Geriatric use: No overall differences in safety or effectiveness were observed between elder subjects (age: 65 or greater) and younger subjects.
Hepatic impaired patients: Studies of Filgrastim in patients with severe impairment of hepatic function demonstrate that it exhibits a similar pharmacokinetics profile to that seen in normal individual.
Renal impaired patients: Studies of Filgrastim in patients with severe impairment of renal function demonstrate that it exhibits a similar pharmacokinetics profile to that seen in normal individual.
Potential effect on malignant cells: The possibility that Filgrastim acts as a growth factor for any tumor type cannot be excluded.
Nuclear imaging: Filgrastim causes transient positive bone-imaging changes which should be considered when interpreting bone-imaging results.

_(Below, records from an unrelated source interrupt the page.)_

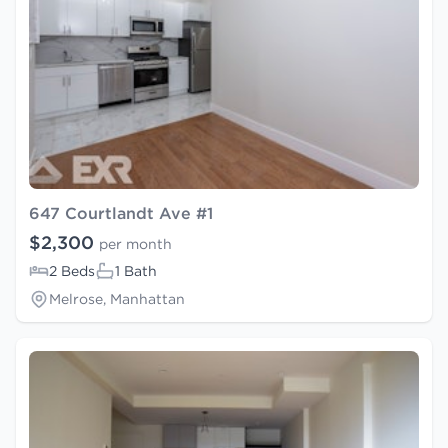
647 Courtlandt Ave #1
$2,300
per month
2 Beds
1 Bath
Melrose, Manhattan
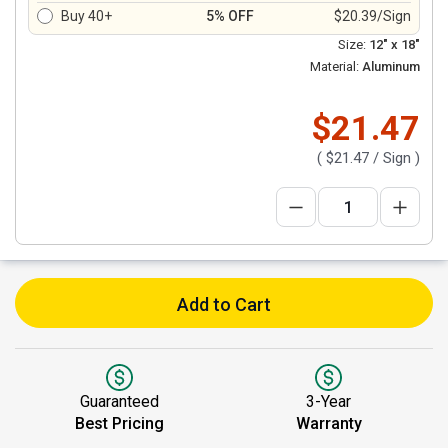
Buy 40+
5% OFF
$20.39/Sign
Size:
12" x 18"
Material:
Aluminum
$21.47
(
$21.47
/ Sign )
Add to Cart
Guaranteed
3-Year
Best Pricing
Warranty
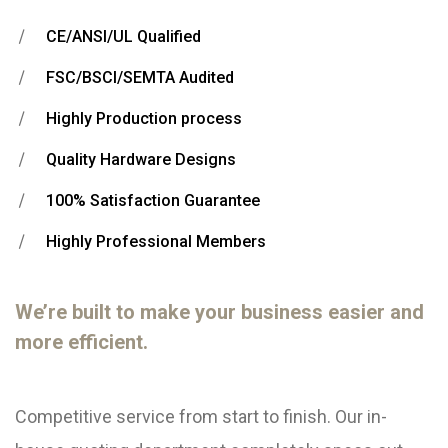
CE/ANSI/UL Qualified
FSC/BSCI/SEMTA Audited
Highly Production process
Quality Hardware Designs
100% Satisfaction Guarantee
Highly Professional Members
We’re built to make your business easier and
more efficient.
Competitive service from start to finish. Our in-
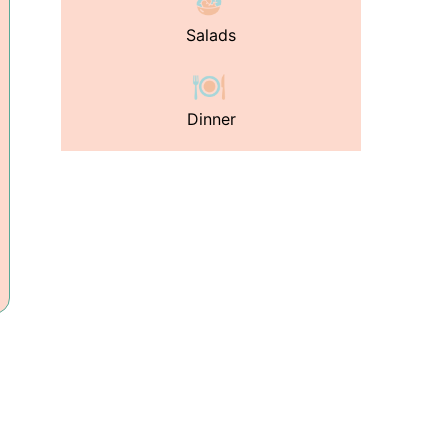
Salads
Dinner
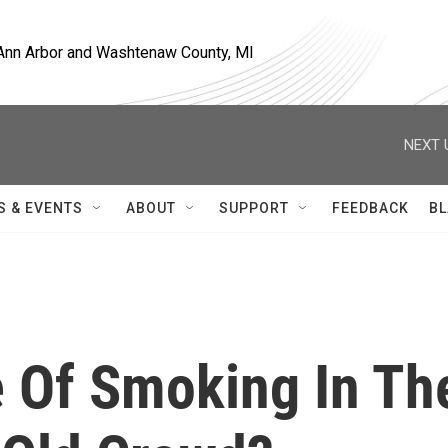
, Ann Arbor and Washtenaw County, MI
NEXT 
S & EVENTS
ABOUT
SUPPORT
FEEDBACK
BL
e Of Smoking In Th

Most common side effects in patients -
With nonmyeloid malignancies receiving myelosuppressive anti-cancer drugs are pyrexia, pain, rash, cough and dyspnea.
With AML are pain, epistaxis and rash.
With nonmyeloid malignancies undergoing myeloablative chemotherapy followed by BMT is rash.
Undergoing peripheral blood progenitor cell mobilization and collection are bone pain, pyrexia and headache.
With severe chronic neutropenia (SCN) are pain, anemia, epistaxis, diarrhea, hypoesthesia and alopecia.
In clinical trials and post marketing exposure, following adverse reactions were observed- Splenic rupture, acute respiratory distress syndrome (ARDS), glomerulonephritis, alveolar hemorrhage, hemoptysis, capillary leak syndrome, thrombocytopenia, cutaneous vasculitis, musculoskeletal pain and sickle cell disorders.
Each box contains 1 single dose Filgen pre-filled syringe in blister pack.